2. TIDAK SUKA RUMAH BERANTAKAN
Punya anak berarti harus siap punya rumah berantakan dan kotor. Bagi kebanyakan pasangan yang suka kebersihan, barang yang tertata rapi, dan perabot rumah putih-mengkilap (sofa, gerai jendela, selimut, dan lain-lain), kehadiran seorang anak atau bayi adalah "disaster". Muntahan makanan di mana-mana. Tembok rumah yang dicorat-coret. Pakaian berserakan di mana-mana. Rumah jadi seperti kapal pecah.
Setelah lelah bekerja, ditambah lagi dengan melihat kondisi rumah yang berantakan dan kotor, tentu akan membuat siapapun bisa stres tingkat tinggi.

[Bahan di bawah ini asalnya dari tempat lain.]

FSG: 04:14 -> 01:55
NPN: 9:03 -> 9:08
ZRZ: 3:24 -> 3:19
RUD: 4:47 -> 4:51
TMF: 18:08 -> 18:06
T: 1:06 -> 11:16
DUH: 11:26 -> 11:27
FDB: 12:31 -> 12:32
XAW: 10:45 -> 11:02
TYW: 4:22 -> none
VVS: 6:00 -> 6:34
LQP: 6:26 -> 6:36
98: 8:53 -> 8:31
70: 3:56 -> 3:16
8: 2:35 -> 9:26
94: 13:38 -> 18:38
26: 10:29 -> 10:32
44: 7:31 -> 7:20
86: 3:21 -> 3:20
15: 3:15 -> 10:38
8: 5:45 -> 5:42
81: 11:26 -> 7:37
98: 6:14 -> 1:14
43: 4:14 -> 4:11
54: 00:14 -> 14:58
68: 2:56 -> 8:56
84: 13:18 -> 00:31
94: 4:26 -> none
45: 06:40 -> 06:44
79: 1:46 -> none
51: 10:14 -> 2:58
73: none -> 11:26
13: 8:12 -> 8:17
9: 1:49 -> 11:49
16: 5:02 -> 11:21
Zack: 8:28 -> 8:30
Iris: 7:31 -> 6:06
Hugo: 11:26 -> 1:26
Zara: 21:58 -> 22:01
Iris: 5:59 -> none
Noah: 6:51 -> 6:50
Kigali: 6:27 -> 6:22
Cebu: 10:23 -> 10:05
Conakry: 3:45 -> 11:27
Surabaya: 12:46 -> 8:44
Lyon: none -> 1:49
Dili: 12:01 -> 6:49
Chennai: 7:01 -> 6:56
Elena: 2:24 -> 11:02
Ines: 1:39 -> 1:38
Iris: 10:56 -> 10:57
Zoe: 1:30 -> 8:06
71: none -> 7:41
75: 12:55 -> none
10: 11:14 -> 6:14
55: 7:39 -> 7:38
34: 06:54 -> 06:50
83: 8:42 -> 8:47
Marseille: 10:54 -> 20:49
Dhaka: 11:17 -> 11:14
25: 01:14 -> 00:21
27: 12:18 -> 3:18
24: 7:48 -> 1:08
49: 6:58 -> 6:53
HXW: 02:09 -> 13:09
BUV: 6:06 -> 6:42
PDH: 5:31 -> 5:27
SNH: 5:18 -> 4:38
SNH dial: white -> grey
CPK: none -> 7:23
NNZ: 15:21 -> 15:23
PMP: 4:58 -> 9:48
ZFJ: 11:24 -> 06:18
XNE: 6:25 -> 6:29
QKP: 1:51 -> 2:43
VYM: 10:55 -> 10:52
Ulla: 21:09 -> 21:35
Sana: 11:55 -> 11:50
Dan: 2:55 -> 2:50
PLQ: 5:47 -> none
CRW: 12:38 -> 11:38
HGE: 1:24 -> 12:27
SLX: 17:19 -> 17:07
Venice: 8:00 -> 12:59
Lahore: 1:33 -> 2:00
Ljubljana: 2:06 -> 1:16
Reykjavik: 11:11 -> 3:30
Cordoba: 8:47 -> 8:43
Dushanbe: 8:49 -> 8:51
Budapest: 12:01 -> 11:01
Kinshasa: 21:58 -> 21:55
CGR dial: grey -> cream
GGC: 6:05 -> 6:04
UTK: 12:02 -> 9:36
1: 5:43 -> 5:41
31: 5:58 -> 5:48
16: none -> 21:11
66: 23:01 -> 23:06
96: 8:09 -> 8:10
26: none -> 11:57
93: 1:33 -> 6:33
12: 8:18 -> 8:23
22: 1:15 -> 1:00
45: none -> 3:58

Ini pula yang menjadi alasan, mengapa pada akhirnya pasangan muda memilih untuk tidak punya anak.
3. PUNYA ANAK BUKAN LAGI CARA MENJADI "WANITA SEUTUHNYA"
Dulu, seorang wanita dikatakan "lengkap",jika telah menikah dan punya anak. Tapi pendapat itu sudah jadul. Kebanyakan wanita masa kini jauh lebih menikmati hidup sendiri. Kalau pun pada akhirnya mereka menikah, punya anak bukanlah tujuan akhir dari pernikahan itu.
Dari berbagai sumber bacaan yang saya dapatkan, kebanyakan wanita masa kini yang menikah memilih tidak punya anak, karena ingin menikmati percakapan layaknya orang dewasa. Anak kecil membuat mereka harus berpikir layaknya anak kecil, sehingga tidak bisa berada di "level yang seharusnya" seperti orang-orang dewasa pada umumnya.
Selain itu, banyak wanita yang merasa kehadiran anak akan membuat penampilan mereka berubah. Tidak akan ada waktu lagi untuk memanjakan diri. Tidak ada lagi "Me Time". Tidak ada lagi waktu untuk "hang-out" dan "crazy Friday Night". Semuanya harus terkubur karena si kecil hadir dan selalu merengek setiap saat.
4. KAMI SIBUK !!!
Persaingan di dunia kerja makin hari makin keras. Karena itu, setiap orang dituntut untuk bekerja lebih keras dan lebih cerdas. Jadwal pekerjaan dan tugas yang sangat padat membuat pasangan muda akhirnya memutuskan untuk tidak punya anak.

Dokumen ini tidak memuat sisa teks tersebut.